##### SUPPLIED RECORDS #####
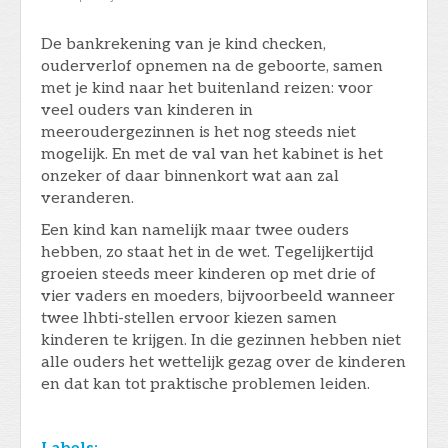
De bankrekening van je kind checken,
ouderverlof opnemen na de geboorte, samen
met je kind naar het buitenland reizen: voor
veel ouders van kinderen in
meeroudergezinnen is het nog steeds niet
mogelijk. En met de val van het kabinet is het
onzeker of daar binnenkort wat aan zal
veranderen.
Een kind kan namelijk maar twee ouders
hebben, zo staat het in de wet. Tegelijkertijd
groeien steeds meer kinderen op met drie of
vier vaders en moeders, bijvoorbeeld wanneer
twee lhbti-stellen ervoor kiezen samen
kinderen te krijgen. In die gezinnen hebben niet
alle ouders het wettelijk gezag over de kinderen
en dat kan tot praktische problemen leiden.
#####
##### SUPPLIED RECORDS #####
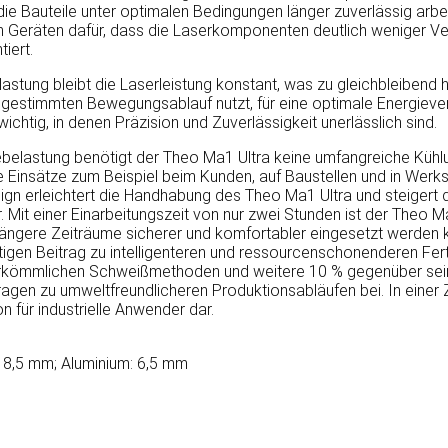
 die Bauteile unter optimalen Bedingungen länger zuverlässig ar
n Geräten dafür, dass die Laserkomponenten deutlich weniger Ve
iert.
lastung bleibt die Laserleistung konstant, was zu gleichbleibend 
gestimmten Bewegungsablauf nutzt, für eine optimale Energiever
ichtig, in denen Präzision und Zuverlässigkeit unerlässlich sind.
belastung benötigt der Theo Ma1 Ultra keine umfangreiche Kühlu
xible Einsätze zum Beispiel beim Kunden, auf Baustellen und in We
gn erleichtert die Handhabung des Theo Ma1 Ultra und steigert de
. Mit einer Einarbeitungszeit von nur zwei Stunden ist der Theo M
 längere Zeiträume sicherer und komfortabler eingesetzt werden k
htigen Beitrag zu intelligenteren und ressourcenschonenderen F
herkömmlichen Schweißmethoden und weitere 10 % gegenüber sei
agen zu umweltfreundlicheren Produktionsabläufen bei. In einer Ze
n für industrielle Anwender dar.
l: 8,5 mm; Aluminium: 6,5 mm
#####
## REQUIRED ACTION:
Give back exactly the lines of the listing above that run from the line with "De bankrekening van" to the line with "veranderen.", inclusive.

## ANSWER TO THIS PROBLEM:
De bankrekening van je kind checken,
ouderverlof opnemen na de geboorte, samen
met je kind naar het buitenland reizen: voor
veel ouders van kinderen in
meeroudergezinnen is het nog steeds niet
mogelijk. En met de val van het kabinet is het
onzeker of daar binnenkort wat aan zal
veranderen.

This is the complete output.